# Muti in Schubert



## Steve Wright (Mar 13, 2015)

Any opinions on this set?







I'm looking at a first Schubert cycle (I have a few singletons including Beecham, and too many Ninths)... 
Immerseel is tempting me on the HIP side, while elsewhere it seems my best options are Blomstedt, Abbado, Harnoncourt and... Riccardo Muti?
Thanks!


----------



## Vaneyes (May 11, 2010)

I've had various sets and singles. It's VPO/Muti that's stayed to this day.
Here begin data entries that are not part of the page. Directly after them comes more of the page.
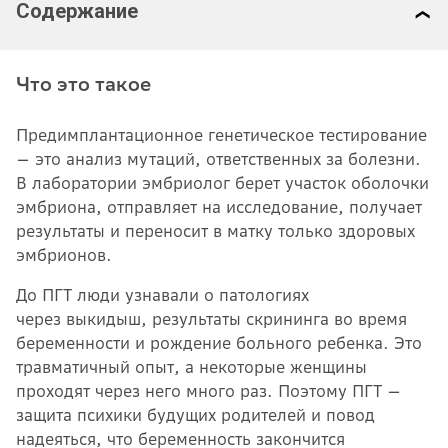
Содержание
Что это такое
Предимплантационное генетическое тестирование
— это анализ мутаций, ответственных за болезни.
В лаборатории эмбриолог берет участок оболочки
эмбриона, отправляет на исследование, получает
результаты и переносит в матку только здоровых
эмбрионов.
До ПГТ люди узнавали о патологиях
через выкидыш, результаты скрининга во время
беременности и рождение больного ребенка. Это
травматичный опыт, а некоторые женщины
проходят через него много раз. Поэтому ПГТ —
защита психики будущих родителей и повод
надеяться, что беременность закончится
With a firm hand, Godfather keeps the music going in straightforward manner.

I think I would've enjoyed a cycle from Cantelli.


----------



## Headphone Hermit (Jan 8, 2014)

Maybe worth considering Sir Colin Davis with the Dresden Staatskapelle on 4 discs on RCA?

review at http://www.musicweb-international.com/classrev/2015/Nov/Schubert_sys_88875127062.htm


----------



## Pugg (Aug 8, 2014)

Steve Wright said:


> Any opinions on this set?
> View attachment 79966
> 
> I'm looking at a first Schubert cycle (I have a few singletons including Beecham, and too many Ninths)...
> ...


I wouldn't want to be without it, Schubert "Italian" style:tiphat:


----------



## Le Peel (May 15, 2015)

Headphone Hermit said:


> Maybe worth considering Sir Colin Davis with the Dresden Staatskapelle on 4 discs on RCA?
> 
> review at http://www.musicweb-international.com/classrev/2015/Nov/Schubert_sys_88875127062.htm


The Davis is the first set I went with, it's juicy.


----------